### [Task details]
Some entries follow. Reproduce exactly the lines starting at the one with "TAMBIÉN ENTRÓ JOAQUÍN CORREA EN EL LOCAL" and stopping after the one with "EL SEGUNDO TIEMPO!!".

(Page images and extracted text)
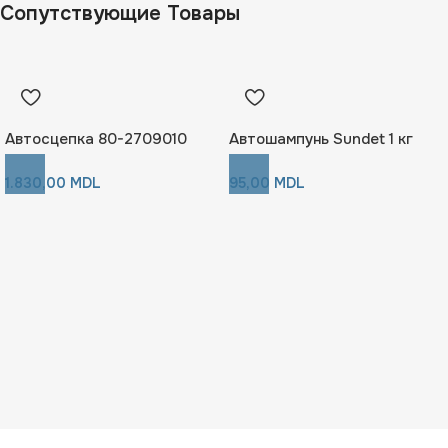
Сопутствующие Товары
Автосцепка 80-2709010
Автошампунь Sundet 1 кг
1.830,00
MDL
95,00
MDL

--

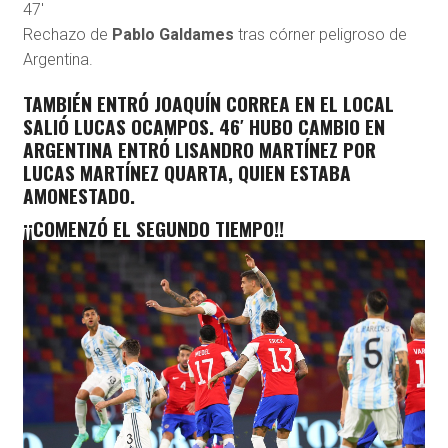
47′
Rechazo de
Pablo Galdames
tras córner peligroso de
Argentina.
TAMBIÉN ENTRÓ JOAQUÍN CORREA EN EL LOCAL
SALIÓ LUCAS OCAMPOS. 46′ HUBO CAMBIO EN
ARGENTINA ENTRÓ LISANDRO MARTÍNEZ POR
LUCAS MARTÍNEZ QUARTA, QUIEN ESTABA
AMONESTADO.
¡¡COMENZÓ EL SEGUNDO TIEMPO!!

---

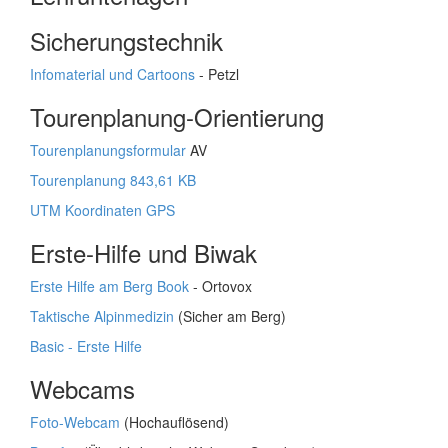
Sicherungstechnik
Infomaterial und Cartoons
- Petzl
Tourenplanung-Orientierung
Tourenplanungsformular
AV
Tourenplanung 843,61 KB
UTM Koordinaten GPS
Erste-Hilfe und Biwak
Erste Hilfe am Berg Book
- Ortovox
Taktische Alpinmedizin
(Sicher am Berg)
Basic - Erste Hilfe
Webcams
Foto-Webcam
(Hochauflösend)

### [Solution for this task]
TAMBIÉN ENTRÓ JOAQUÍN CORREA EN EL LOCAL
SALIÓ LUCAS OCAMPOS. 46′ HUBO CAMBIO EN
ARGENTINA ENTRÓ LISANDRO MARTÍNEZ POR
LUCAS MARTÍNEZ QUARTA, QUIEN ESTABA
AMONESTADO.
¡¡COMENZÓ EL SEGUNDO TIEMPO!!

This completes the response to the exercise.